What the exercise asks: Find the line with "Apparel & Fashion (46, 2339)" in the records below. Copy it and every line after it, up to and including the line with "Terms of Use (773, 1110)".

[[ Source data, beginning ]]

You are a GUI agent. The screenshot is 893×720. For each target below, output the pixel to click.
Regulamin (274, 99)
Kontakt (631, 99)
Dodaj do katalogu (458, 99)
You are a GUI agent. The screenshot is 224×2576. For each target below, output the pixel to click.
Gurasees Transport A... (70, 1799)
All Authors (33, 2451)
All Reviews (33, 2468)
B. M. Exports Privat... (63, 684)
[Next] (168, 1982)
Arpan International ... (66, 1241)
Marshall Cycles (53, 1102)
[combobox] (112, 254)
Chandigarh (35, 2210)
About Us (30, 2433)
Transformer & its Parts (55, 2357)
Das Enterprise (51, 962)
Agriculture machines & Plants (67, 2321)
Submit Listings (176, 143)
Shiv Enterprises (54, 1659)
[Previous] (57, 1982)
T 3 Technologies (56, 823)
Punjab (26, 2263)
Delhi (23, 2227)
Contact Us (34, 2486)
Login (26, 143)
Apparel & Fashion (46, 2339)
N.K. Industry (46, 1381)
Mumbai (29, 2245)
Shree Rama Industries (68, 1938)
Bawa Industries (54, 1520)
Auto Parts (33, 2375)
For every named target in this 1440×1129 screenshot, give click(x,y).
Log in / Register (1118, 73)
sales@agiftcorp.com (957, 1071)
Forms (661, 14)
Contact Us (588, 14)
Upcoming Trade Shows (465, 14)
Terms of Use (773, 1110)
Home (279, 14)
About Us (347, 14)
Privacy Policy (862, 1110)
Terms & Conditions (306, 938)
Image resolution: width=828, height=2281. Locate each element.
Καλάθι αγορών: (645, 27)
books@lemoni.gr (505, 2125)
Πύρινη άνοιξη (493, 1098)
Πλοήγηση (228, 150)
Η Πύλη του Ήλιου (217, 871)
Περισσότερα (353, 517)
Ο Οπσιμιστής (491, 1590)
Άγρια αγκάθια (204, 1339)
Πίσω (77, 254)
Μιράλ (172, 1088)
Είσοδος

[[ Source data, end ]]

Solution to the problem:
Apparel & Fashion (46, 2339)
N.K. Industry (46, 1381)
Mumbai (29, 2245)
Shree Rama Industries (68, 1938)
Bawa Industries (54, 1520)
Auto Parts (33, 2375)
For every named target in this 1440×1129 screenshot, give click(x,y).
Log in / Register (1118, 73)
sales@agiftcorp.com (957, 1071)
Forms (661, 14)
Contact Us (588, 14)
Upcoming Trade Shows (465, 14)
Terms of Use (773, 1110)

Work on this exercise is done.